A few polite ones answer the stupid questions reporters ask: How do you feel? What do you think of all this? What do you think of the candidate? The others just walk away.
The circus surrounding the candidates masks one of the most significant facts in the discussion of post-riot recovery: Los Angeles shouldn't expect much assistance from Washington. Bush and Clinton are surprisingly similar on this issue.
You have to do some detective work to find Bush's urban policy, because he hasn't had much of one so far.
As Bush looked at the damage Thursday, there was a gray-haired man walking nearby who is likely to be very important in shaping the Administration's response. He is Jack Kemp, secretary of Housing and Urban Development, who favors creating jobs and privately owned housing in inner-city neighborhoods notable for their high unemployment and public housing projects.
The odd thing about Kemp, who is a conservative Republican, is that he was the only Administration big shot worrying about the inner city before the riots. "We must discard the failed bureaucratic model for fighting poverty and instead empower individuals to control their lives through the power of property ownership and entrepreneurship," Kemp said.
This does not mean a big infusion of federal dollars.

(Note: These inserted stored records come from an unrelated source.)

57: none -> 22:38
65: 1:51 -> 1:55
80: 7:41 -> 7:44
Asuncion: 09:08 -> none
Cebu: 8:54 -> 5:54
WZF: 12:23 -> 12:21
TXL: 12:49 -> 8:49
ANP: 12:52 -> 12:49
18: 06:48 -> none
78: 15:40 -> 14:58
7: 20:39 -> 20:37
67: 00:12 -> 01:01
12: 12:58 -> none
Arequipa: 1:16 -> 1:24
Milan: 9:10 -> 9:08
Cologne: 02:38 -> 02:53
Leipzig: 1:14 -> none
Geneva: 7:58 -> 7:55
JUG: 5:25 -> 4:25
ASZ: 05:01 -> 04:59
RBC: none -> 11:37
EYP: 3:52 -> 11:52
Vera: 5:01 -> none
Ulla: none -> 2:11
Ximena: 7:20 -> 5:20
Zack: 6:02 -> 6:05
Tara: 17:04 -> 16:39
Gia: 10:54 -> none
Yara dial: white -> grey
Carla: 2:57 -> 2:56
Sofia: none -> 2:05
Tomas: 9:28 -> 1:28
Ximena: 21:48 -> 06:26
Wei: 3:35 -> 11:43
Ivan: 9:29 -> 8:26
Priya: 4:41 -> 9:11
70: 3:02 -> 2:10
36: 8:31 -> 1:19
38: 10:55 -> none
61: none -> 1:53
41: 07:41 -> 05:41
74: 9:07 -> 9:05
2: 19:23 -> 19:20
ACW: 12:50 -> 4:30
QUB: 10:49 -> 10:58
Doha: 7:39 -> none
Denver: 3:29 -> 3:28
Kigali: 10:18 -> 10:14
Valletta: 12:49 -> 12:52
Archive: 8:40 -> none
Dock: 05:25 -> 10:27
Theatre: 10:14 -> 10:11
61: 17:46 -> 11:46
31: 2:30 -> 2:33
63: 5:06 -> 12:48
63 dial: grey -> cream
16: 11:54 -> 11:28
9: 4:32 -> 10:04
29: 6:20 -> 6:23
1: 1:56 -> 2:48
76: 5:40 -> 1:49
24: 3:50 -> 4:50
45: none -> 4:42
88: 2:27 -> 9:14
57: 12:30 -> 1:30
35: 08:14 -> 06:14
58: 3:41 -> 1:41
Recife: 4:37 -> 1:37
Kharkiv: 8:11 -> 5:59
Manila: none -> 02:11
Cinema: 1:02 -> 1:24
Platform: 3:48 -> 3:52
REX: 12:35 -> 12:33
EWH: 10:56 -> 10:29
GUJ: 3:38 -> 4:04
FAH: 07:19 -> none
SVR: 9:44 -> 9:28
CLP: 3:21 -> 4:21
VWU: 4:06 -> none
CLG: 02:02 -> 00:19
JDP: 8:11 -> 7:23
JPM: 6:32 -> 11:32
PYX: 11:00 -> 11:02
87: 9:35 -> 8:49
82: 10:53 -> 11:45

Instead, he would give tax incentives to persuade businesses to locate in inner-city "enterprise zones" and federal funds to permit public housing occupants to buy their apartments.
Kemp's ideas are based on those of conservative researchers in the Heritage Foundation, a Washington think tank dedicated to dismantling the present federal social welfare system. The foundation was a major source of ideas for the Reagan Administration.
You'd think Kemp would be embraced by the Bush crowd. But the brash, enthusiastic manner of the former Buffalo Bills quarterback has antagonized the President's gray lieutenants, who don't like the fact that Kemp has his own strong following in the Republican Party.
Now, however, he's the only one on the team who can navigate on city streets, and his exile may be over.
Kemp's Heritage Foundation philosophy, surprisingly, finds an echo in the Clinton platform.
Clinton rejects the massive federal aid that was dispatched to urban America after the Watts riots and the other big-city disturbances of the '60s. "Government does not always know what is best or how to do it," Clinton said Monday after touring the rubble.
"My sense is that there will be more federal money, and there should be, but that it will not be a massive bailout. . . . There will be more and more emphasis on what the federal government can do to get the banking system to work, to make free enterprise work in the inner city."
We don't know what Ross Perot thinks. He has announced he's taking 60 days to formulate his policies. But since Perot is a private enterprise guy, he is probably thinking along the same lines.
The huge federal budget deficit dictates this approach. But it is also based on a feeling by many liberals, as well as conservatives, that massive federal aid, dispensed under conditions dictated by Washington, doesn't work.
No matter who is President, this recovery will be conducted under far different conditions than existed after Watts. And no matter who is elected, L.A. won't be forgotten.